[Openmcl-devel] GC aspects, tuning, behavior

Jon S. Anthony j-anthony at comcast.net
Fri Jun 26 16:51:51 PDT 2009


Let me see if I'm getting the basic claims here. First, CCL's
generational GC is not a copying type collector but a mark/compact
collector (that alone is somewhat interesting as it must be one of a
very few that take this route).  So, it doesn't have semi-spaces
(hemispheres) in either new (creation/young) space or in old (aging)
space.  It really only has one old/aging space (the so called region "on
the left").

It uses 3 generations - all in new/creation space (the so called region
"on the right").  This space is of size LISP-HEAP-GC-THRESHOLD.  It is
split into three regions - one for each generation.  Youngest
(generation 0) is probably "right most" with gen 1 adjacent to the left
and gen 2 adjacent to gen 1 on the left.  I don't think the sizes of
these regions is user accessible, but the "threshold limits" (for when
to trigger a minor collection) for them are - they are the
egc-configuration values.  While these probably affect the size of the
regions in some way as well (under the overall constraint of
LISP-HEAP-GC-THRESHOLD), there is no way to configure the sizes of these
regions directly - only the overall size they are carved from:
LISP-HEAP-GC-THRESHOLD.

Since you don't use a copying collector these spaces are not split into
semi-spaces.  Also, for the same basic reason, it doesn't sound like you
use the technique of using older generations as "Tospace" areas for a
given scavenge.

There is some promotion policy (not mentioned, but maybe based on
percent used of the regions for each generation and/or the number of
minor collections an item survives), and minor collections (those
involving only new space - what you seem to call EGC collections) are
performed by mark/compaction in each region.  When promotion occurs, for
Gen I, the items to be promoted (a subset of the live ones) are moved to
Gen I+1.  However, a somewhat interesting wrinkle on this is that the
promotion is done by simply advancing the "top" pointer of Gen I+1's
region - Gen I+1 sort of eats part of Gen I.  Since the scavenge
technique uses order preserving compaction, the piece of Gen I that Gen
I+1 eats will be (most likely anyway) the oldest (via some measure -
probably collection cycles).  However that probably means there will be
a gap in Gen I+1 between it's last set of non promoted collected
survivors and the newly eaten Gen I items.  That gap will be removed on
the next collection (via compaction) of Gen I+1.

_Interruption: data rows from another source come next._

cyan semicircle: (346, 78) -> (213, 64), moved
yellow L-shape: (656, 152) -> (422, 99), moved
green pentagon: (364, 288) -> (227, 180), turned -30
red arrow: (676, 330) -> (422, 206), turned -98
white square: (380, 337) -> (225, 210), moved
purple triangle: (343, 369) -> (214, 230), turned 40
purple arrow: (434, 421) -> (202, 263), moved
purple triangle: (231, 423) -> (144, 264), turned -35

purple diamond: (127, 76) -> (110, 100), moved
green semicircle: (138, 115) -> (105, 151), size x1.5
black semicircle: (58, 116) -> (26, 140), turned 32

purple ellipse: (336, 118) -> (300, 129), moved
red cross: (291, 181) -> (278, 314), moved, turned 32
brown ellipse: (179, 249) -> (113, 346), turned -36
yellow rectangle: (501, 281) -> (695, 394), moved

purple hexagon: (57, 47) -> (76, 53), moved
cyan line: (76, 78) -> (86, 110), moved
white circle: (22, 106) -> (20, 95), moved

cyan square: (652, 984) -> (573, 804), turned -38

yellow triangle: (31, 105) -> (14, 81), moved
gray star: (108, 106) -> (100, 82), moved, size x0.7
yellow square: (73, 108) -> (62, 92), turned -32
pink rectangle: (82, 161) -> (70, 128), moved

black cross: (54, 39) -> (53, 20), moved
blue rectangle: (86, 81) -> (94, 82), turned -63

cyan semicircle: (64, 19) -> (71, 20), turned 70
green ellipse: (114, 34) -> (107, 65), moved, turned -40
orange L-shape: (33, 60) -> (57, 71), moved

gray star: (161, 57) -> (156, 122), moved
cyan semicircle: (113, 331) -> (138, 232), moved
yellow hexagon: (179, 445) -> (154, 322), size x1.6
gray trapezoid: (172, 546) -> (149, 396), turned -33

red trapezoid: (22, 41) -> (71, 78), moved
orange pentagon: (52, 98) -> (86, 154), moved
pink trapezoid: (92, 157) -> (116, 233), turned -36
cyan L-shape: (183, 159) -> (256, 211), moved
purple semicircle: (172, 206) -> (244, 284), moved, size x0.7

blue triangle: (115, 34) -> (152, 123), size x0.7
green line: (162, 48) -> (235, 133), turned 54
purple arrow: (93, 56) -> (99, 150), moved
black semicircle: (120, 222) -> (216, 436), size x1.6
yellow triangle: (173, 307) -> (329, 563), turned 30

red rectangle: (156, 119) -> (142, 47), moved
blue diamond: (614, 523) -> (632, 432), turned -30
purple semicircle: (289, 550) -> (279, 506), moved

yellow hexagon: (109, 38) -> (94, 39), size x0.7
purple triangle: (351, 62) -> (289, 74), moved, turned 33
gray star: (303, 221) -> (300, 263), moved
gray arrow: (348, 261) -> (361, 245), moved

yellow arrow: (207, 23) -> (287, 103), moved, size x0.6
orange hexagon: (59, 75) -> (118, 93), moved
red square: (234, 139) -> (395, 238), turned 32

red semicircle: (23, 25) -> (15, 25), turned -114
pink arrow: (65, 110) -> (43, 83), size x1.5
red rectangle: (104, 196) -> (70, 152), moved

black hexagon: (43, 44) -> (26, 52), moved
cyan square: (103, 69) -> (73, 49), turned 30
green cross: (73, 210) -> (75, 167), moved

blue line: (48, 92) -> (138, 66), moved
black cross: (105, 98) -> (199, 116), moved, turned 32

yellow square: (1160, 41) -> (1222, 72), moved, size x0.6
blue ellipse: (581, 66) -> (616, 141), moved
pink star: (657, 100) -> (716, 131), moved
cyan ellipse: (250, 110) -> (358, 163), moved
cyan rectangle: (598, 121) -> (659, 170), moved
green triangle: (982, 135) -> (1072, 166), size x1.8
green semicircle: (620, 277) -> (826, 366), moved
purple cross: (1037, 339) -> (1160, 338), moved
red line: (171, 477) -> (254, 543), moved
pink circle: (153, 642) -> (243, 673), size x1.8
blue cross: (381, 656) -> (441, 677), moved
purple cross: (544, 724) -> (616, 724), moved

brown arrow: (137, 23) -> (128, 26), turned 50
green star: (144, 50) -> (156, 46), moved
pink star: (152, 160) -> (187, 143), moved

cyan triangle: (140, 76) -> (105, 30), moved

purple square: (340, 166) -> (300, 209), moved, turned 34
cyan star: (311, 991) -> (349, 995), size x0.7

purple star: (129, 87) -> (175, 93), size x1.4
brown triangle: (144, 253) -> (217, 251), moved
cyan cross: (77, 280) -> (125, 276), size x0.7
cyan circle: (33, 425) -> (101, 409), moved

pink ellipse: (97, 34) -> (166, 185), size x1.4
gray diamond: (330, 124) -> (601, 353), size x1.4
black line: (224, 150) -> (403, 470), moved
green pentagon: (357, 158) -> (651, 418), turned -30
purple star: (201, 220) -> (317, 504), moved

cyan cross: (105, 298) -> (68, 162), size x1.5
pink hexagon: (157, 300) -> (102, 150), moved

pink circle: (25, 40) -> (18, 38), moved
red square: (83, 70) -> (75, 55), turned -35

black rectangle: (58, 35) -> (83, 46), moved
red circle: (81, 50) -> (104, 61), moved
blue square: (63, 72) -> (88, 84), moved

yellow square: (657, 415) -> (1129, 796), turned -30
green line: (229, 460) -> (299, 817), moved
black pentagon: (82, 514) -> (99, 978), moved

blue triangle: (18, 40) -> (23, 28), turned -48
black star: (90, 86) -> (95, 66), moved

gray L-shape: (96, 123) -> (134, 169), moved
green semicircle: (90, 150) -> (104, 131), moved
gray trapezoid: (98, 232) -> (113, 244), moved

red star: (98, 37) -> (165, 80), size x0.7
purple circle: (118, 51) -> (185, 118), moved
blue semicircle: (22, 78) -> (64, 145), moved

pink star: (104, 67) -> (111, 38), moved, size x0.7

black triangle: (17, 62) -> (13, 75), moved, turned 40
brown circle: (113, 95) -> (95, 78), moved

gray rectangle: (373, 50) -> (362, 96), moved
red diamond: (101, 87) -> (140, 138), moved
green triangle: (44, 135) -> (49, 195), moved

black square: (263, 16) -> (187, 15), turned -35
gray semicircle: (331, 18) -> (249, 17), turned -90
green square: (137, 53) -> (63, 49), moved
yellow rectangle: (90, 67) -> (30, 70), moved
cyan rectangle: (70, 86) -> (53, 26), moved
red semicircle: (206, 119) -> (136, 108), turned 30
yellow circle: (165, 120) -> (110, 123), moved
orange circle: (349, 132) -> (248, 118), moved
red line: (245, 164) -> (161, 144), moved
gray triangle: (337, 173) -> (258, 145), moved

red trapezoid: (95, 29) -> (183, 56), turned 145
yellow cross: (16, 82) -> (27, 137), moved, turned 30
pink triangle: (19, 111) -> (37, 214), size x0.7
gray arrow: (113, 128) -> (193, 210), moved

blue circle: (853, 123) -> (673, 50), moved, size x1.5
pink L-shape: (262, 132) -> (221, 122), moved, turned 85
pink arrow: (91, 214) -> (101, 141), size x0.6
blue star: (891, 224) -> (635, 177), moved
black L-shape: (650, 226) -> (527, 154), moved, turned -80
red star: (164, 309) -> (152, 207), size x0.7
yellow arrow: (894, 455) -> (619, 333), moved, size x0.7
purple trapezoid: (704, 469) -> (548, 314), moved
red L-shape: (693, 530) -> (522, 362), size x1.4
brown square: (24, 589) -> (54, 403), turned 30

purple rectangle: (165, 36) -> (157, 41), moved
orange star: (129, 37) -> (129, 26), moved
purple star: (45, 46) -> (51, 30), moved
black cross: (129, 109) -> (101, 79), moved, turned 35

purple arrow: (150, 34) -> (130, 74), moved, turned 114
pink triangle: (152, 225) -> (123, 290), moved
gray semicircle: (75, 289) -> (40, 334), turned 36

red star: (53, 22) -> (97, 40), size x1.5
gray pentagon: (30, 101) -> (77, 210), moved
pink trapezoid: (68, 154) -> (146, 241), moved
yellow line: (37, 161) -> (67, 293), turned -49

Of course any collection for an older generation will collect younger
ones as well (do to the usual idea of only wanting to track - via write
barriers - old-young pointer changes).

When new space fills up completely, a full/global/major collection is
triggered and promotable items in the 3 new space generations are
"moved" to old space (again, probably by simply advancing the "top"
pointer of old space).  It also does a collection (mark/compaction) on
the items in old space (which probably includes the new promoted things
as that step likely happens first).  Old space's "top" (right most)
pointer is adjusted to just past last live thing in old space.  If there
is not enough space freed up in old space to account for all the newly
promoted objects plus the ones remaining in new space so that
LISP-HEAP-GC-THRESHOLD space is available for new space, some extra
space is allocated to the "top" (right most) of new space to achieve
this limit.

The basic scheme does not treat "large" objects specially - I don't
think that buys much either, especially nowadays.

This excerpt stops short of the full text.